|
Description  |
|
|
BACKGROUND OF THE INVENTION
1. Field of the Invention
The present invention relates to parallel computer processing, and more
particularly relates to an improved processor and parallel and/or pipeline
configuration thereof.
2. Background Art
Computer graphics algorithm advances are placing increasing demands on the
processing systems therefor, for example due to the complex matrix
multiplications involved in the transformations performed on graphics data
elements. These demands have led to discussions, regarding configuring
processors, usually microprocessors, in parallel and/or pipeline
configurations so as to perform this processing in a more efficient and
rapid manner.
A geometry processor for graphics processing is disclosed in "A VLSI
Geometry Processor for Graphics," James Clark, Computer, July 1980, pages
59-68. The processor disclosed therein includes an ALU, three registers
and a stack, and is designed to do parallel adds, subtracts, and similar
two-variable operations. It is designed for parallel arrangement for
matrix multiplication. However, programming of, and control of the
processor described in the Clark article is complex, requiring external
arbitration logic.
It is an object of the present invention to provide a processor, such as a
microprocessor, capable of being connected in parallel and/or pipeline,
that is relatively easy to program and to control in the execution of
complex mathematical operations, such as matrix multiplications, as
compared with prior art processors.
SUMMARY OF THE INVENTION
According to the present invention a processor is provided comprising an
arithmetic logic unit, and in addition an output first-in first-out
register stack having data lines capable of parallel connection with the
output data lines of other such processors. These output data lines are of
an electronic configuration such that their data will be present when so
connected in parallel with the other such processors, provided that the
other processors have a predetermined neutral value present at their
output data lines.
This novel processor configuration permits the interconnection of such
processors to form a larger computer system. According to this aspect of
the invention, a computer system has a plurality of such processors,
having their inputs connected in parallel to an input bus, and having
their outputs connected in, for example, wire AND, and in addition having
system elements for providing input data and control data for a portion of
computation to be performed in one clock cycle on the input bus. The
control data controls each of the processors to respectively compute the
portion of computation allocable to that processor and to place in its
output FIFO stack the result of its computation, or a neutral value, for
example a logical "1", depending upon its relative position with respect
to the computation being performed, such that the processors perform
multiple computations and place either their portion of computational
output, or a "1", as the case may be, at their outputs so as to properly
sequence their outputs for proper logical flow to form the ultimate
result.
The present invention thus provides a significant improvement in cost and
speed for parallel pipelined processing, as compared with prior art
configurations. It eliminates the need to have control over several
processors by way of external arbitration logic to effect strict time
division multiplexing, under bus master/slave protocol.

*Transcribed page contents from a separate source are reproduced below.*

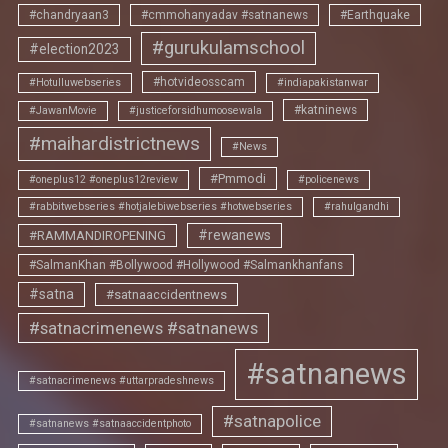
#chandryaan3
#cmmohanyadav #satnanews
#Earthquake
#gurukulamschool
#election2023
#hotvideosscam
#Hotulluwebseries
#indiapakistanwar
#katninews
#JawanMovie
#justiceforsidhumoosewala
#maihardistrictnews
#News
#Pmmodi
#oneplus12 #oneplus12review
#policenews
#rabbitwebseries #hotjalebiwebseries #hotwebseries
#rahulgandhi
#rewanews
#RAMMANDIROPENING
#SalmanKhan #Bollywood #Hollywood #Salmankhanfans
#satna
#satnaaccidentnews
#satnacrimenews #satnanews
#satnanews
#satnacrimenews #uttarpradeshnews
#satnapolice
#satnanews #satnaaccidentphoto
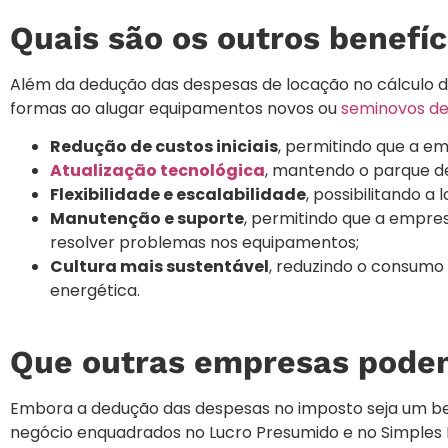
Quais são os outros benefíc
Além da dedução das despesas de locação no cálculo 
formas ao alugar equipamentos novos ou
seminovos de
Redução de custos iniciais
, permitindo que a em
Atualização tecnológica
, mantendo o parque d
Flexibilidade e escalabilidade
, possibilitando 
Manutenção e suporte
, permitindo que a empre
resolver problemas nos equipamentos;
Cultura mais sustentável
, reduzindo o consumo 
energética.
Que outras empresas podem
Embora a dedução das despesas no imposto seja um ben
negócio enquadrados no Lucro Presumido e no Simples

The foregoing and other objects, features and advantages of the invention
will be apparent from the more particular description of the preferred
embodiments of the invention, as illustrated in the accompanying drawings.
BRIEF DESCRIPTION OF THE DRAWINGS
FIG. 1 shows a block diagram of a processing system according the the
preferred embodiment of the present invention.
FIG. 2 shows a block diagram of an individual processor according to the
preferred embodiment of the present invention.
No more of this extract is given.